The Analytics Hub helps researchers use BCNTB data and publicly available data to its full potential by providing an environment from which data can be queried, filtered, analysed and integrated into current and future projects.

Data Content

The Analytics Hub hosts research data from BCNTB projects and publicly available datasets.


BCNTB RESEARCH DATA

Genomics England (100,000 Genomes Project) (GEL). A subset of genomic data from patients consented by both the BCNTB and GEL are available for further investigation. These patients presented predominantly with triple negative breast cancer, however an additional cohort of patients encompassing a range of receptor status will be made available in the next release.
Spatial characterisation of tissues surrounding breast cancer (Spatial Project). This project conducted a spatial characterisation of tumour and matched histologically normal tissues resected proximal to (<2 cm) and distal from (5-10 cm) primary tumour. The mRNA expression data from this project is available for analysis.

PUBLICLY AVAILABLE DATASETS

The Cancer Genome Atlas (TCGA). The TCGA is a consortium dedicated to the systematic study of alterations in a variety of human cancers. Currently, mRNA expression and mutation data from the breast cancer (BRCA) cohort are available for analysis from the Analytics Hub, alongside corresponding clinical data. Methylation data will also be available to query shortly.
The International Cancer Genome Consortium (ICGC). The ICGC is focussed on the generation of comprehensive catalogues of genomic abnormalities in tumours from 50 different cancer types. Currently, mRNA expression and mutation data patients sequenced from five breast cancer projects (BRCA-US, BRCA-EU, BRCA-UK, BRCA-FR and BRCA-KR) are available from the Analytics Hub, with DNA copy number and methylation data to be made available shortly.
Cancer Cell Line Encyclopedia (CCLE). The CCLE is an effort to conduct a detailed genetic characterisation of a large panel of human cancer cell lines. mRNA expression and mutation data for breast cancer cell lines are available.
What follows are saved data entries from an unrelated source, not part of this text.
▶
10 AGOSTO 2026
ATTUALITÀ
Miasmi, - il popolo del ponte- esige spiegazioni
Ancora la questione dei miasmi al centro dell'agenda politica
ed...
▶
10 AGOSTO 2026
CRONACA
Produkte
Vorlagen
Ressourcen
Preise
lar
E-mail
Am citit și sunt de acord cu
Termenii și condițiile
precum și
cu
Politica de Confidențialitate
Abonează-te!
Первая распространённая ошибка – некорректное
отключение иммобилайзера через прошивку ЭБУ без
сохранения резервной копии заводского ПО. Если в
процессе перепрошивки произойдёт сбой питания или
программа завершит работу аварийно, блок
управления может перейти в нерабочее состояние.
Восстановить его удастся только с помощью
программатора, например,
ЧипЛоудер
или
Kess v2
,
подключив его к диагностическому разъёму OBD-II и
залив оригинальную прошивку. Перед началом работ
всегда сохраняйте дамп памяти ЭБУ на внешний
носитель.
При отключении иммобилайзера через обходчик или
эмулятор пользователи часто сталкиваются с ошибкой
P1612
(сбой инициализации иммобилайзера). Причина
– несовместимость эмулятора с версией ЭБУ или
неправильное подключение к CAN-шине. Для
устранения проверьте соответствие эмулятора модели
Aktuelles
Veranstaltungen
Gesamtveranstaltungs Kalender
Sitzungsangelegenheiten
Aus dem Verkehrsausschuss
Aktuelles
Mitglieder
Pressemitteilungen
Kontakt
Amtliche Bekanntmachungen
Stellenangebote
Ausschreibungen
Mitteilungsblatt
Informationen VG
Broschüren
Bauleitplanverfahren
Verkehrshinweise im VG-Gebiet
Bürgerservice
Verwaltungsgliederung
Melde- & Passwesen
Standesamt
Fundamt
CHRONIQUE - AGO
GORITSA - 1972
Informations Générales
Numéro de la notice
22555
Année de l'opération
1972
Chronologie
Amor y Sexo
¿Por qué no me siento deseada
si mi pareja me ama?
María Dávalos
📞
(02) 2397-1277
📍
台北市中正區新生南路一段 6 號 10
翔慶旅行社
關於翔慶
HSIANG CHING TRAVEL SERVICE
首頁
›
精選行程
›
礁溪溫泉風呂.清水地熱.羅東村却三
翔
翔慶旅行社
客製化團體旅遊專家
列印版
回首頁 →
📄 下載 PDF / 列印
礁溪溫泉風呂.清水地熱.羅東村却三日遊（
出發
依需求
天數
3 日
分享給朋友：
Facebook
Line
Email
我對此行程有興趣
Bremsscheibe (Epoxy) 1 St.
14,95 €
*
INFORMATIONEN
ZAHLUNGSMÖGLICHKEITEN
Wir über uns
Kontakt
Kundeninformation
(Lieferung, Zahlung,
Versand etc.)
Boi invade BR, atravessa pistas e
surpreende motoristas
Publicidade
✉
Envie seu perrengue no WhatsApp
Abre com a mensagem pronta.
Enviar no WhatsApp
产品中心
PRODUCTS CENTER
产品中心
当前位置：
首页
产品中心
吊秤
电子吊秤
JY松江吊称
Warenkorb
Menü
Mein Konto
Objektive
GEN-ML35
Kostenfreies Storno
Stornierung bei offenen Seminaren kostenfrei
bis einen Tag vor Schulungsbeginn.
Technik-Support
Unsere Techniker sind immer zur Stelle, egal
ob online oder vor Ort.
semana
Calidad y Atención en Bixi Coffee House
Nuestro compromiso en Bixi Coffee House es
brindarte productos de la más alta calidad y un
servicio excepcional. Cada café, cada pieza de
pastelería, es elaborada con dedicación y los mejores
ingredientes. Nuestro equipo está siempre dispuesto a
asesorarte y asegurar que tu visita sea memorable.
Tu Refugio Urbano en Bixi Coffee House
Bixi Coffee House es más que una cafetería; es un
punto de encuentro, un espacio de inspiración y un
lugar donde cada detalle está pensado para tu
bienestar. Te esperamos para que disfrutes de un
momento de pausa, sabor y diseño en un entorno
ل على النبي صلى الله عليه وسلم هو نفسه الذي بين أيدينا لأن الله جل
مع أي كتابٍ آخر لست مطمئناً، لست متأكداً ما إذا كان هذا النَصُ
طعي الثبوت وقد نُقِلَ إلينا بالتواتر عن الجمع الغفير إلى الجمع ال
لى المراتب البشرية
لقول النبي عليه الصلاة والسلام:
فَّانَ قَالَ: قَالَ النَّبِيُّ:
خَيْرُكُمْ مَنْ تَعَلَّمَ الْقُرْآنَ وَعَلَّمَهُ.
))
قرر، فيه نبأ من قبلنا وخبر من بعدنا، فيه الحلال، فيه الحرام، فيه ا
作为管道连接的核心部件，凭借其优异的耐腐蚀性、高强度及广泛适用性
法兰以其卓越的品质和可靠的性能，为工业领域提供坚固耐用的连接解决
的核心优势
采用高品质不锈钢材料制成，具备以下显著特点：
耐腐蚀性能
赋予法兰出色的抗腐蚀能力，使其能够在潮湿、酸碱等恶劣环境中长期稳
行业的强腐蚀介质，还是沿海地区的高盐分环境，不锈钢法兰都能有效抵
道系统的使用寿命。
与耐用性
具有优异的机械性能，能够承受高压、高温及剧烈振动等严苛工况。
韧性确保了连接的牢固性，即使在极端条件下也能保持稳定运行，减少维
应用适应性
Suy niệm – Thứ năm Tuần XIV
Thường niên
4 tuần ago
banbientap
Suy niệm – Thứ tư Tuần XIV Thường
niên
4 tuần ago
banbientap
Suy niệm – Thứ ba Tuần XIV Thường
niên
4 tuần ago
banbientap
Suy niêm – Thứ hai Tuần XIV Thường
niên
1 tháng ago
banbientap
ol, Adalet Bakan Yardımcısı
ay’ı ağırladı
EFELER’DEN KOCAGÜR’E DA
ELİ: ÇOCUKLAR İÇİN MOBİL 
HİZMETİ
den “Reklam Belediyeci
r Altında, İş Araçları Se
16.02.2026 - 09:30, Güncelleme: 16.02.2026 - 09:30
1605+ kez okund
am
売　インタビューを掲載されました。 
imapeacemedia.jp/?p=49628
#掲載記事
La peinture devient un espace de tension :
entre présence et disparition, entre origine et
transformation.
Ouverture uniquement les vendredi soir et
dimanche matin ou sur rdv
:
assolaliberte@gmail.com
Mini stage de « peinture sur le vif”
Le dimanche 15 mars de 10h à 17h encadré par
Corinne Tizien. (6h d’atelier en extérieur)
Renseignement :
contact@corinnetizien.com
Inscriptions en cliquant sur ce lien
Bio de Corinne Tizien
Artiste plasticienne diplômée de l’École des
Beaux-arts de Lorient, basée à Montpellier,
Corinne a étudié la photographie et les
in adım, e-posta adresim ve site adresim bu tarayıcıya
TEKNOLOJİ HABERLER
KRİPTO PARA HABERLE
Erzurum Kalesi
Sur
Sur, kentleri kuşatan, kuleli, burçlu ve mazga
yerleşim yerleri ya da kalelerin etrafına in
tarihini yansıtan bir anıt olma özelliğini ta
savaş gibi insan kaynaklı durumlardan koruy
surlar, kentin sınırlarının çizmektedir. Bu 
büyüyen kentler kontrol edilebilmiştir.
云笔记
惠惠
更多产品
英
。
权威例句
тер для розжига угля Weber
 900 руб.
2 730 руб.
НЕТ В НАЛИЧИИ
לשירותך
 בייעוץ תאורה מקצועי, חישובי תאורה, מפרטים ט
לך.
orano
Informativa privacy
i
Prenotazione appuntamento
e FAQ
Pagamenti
Table 1. Summary of data Sources and Features Available

Source Project Clinical Features Genomics Data Transcriptomics Data
BCNTB GEL
BCNTB Spatial
TCGA BRCA
ICGC BRCA-US
ICGC BRCA-EU
ICGC BRCA-UK
ICGC BRCA-FR
ICGC BRCA-KR
CCLE CCLE
Filters

Researchers can filter patients within a project based on clinical and/or molecular attributes available to create a research cohort.

Clinical filters: age, receptor status, sex, ethnicity, menopausal status, family history of disease, survival status, follow-up status, tumour grade.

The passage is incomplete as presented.